Produce as output only the lines below starting at the line with "Nuclear Energy" and continuing through the line with "Case-Shiller national home", each one exactly as written.

Task data:
[Start of Attachment]

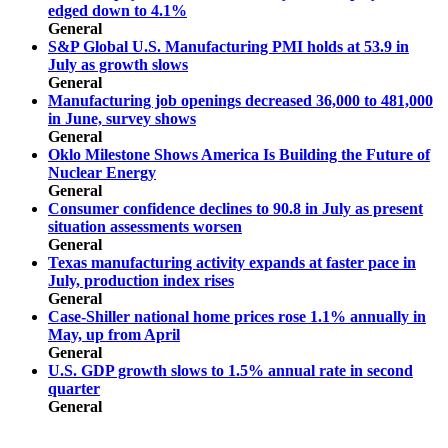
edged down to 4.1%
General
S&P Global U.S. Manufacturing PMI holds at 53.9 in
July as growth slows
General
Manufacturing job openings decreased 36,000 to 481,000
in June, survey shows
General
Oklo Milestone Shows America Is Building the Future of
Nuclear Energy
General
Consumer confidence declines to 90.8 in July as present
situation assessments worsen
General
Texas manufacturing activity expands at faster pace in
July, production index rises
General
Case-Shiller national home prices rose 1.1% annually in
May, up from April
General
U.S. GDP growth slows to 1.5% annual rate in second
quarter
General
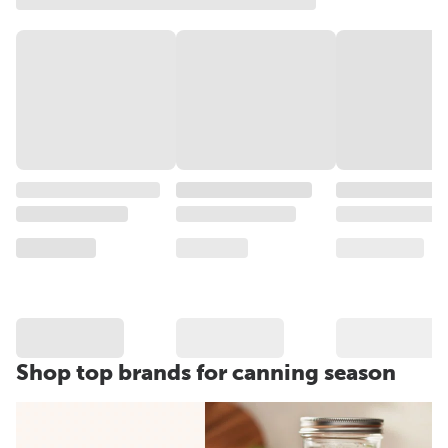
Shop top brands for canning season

[End of Attachment]
[Start of Attachment]

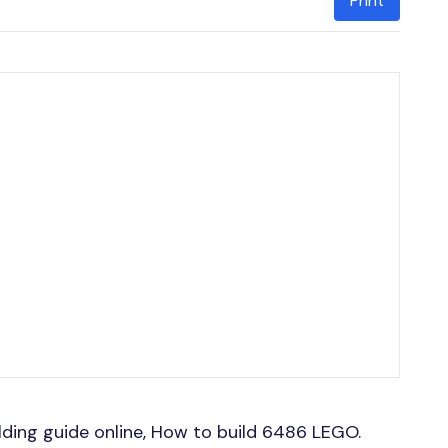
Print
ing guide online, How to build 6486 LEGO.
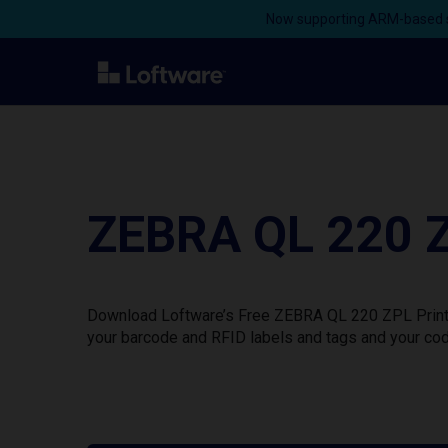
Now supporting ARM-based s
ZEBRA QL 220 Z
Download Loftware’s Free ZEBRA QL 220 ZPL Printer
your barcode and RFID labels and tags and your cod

[End of Attachment]
[Start of Attachment]

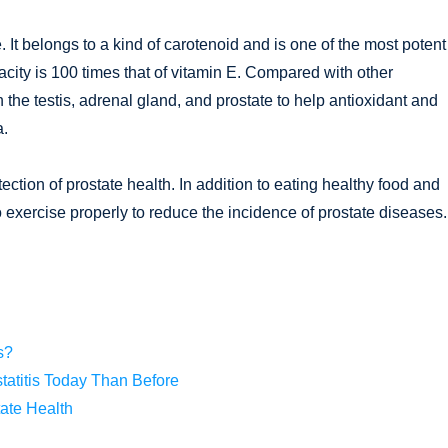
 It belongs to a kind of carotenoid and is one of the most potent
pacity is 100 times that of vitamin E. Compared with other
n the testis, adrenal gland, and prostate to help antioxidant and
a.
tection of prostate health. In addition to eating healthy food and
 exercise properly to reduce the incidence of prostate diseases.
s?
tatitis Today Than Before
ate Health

[End of Attachment]

Response area:
Nuclear Energy
General
Consumer confidence declines to 90.8 in July as present
situation assessments worsen
General
Texas manufacturing activity expands at faster pace in
July, production index rises
General
Case-Shiller national home prices rose 1.1% annually in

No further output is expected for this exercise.